Transcription du bail à cheptel du 27 décembre 1780 (ADHV 4 E 43)

Aujourd’hui vingt sept du mois de décembre mil sept cent quatre vingt, avant midi, au bourg de Linards, Haut Limousin, par-devant nous, m° Jean Louis Chaussade, notaire royal héréditaire, présents les témoins bas nommés, a été présent, Guillaume Samarut, laboureur à bras demeurant au village de Fégenie présente paroisse. Lequel, de son bon gré et a volonté, a déclaré reconnu et confessé avoir dans son étable, garde, puissance et tenir à commun croît et cheptel suivant l’usage ..... du présent pays du Limousin, de m° Jean Barget notaire, et de sa permission et autorité demoiselle Léonarde Chaussade son épouse, demeurant ensemble au présent bourg, ici présents et acceptants. Savoir est deux vaches à suitée l’une d’un veau mâle et l’autre d’une velle poil rouge et fauvet, achetées et payées par lesdits srs. conjoints en foire il y a trois ans depuis le mois de mai dernier, un jour de foire à Châteauneuf, pour le prix et somme de deux cent quinze livres. Lesquelles vaches et suites, ledit Samarut a promis gouverner et héberger en bon père de famille et […] profit en provenant, en donner fidèlement la part et moitié auxdits conjoints. Et ne pourra ledit Samarut amener lesdites vaches et suites à foire ni marché, troquer ni échanger, sans le congé et permission desdits sieur et demoiselle conjoints, auxquels il sera permis de venir à exeat quand bon leur semblera. Et ledit exeat ne pourra arriver, de la part dudit Samarut, qu’au mois de mai ou de juin de l’année qu’il voudra les remettre. Et lors dudit exeat s’est obligé ledit Samarut faire valoir lesdites vaches et suite ladite somme de deux cent quinze livres, ou d’autres les représentant.

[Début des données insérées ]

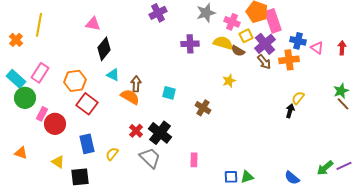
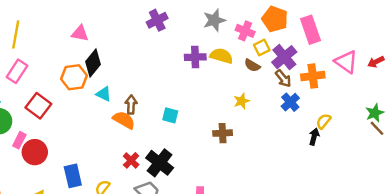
pink rectangle: (273, 21) -> (310, 30), moved
blue cross: (298, 41) -> (290, 102), moved, turned 35
yellow semicircle: (223, 43) -> (221, 56), moved
pink triangle: (317, 48) -> (346, 62), size x1.5
red arrow: (342, 48) -> (376, 62), turned -120
pink rectangle: (40, 73) -> (17, 71), moved
orange hexagon: (75, 81) -> (74, 77), moved
red square: (87, 104) -> (38, 106), moved
brown cross: (203, 108) -> (223, 133), moved, turned -35

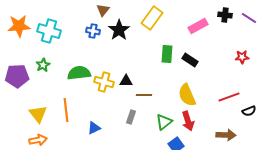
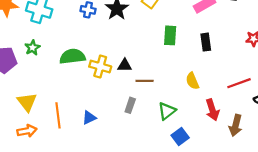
black rectangle: (190, 60) -> (206, 42), moved, turned 49
yellow semicircle: (187, 95) -> (192, 81), size x0.7
orange line: (66, 110) -> (58, 115), moved
red arrow: (188, 121) -> (212, 110), moved
brown arrow: (226, 135) -> (236, 125), turned 102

De plus a déclaré ledit Samarut devoir bien et légitimement audit sieur Barget et demoiselle Chaussade, aussi acceptant, la somme de quarante livres, à cause et pour raison d’argent prêté et de compte fait verbalement entre les parties ce jourd’hui, ainsi que ledit Samarut l’a déclaré, s’en est contenté, avec promesse faite par ledit Samarut de payer la somme de quarante livres auxdits  srs conjoints d’aujourd’hui à six mois en un seul paiement. A quoi faire tenir ledit Samarut a obligé ses biens et meubles, et du tout les parties m’ont requis acte que leur ai concédé en présence de Léonard Lécure, laboureur du village de Sautour le Petit et de Léonard Reliat aussi laboureur du village du Grand Bueix, le tout même paroisse de Linards, témoins connus à ce requis et appelés, lesquels avec ledit Samarut ont déclaré ne savoir signer de ce enquis après lecture faite et lesdits sieur et demoiselle ont signé.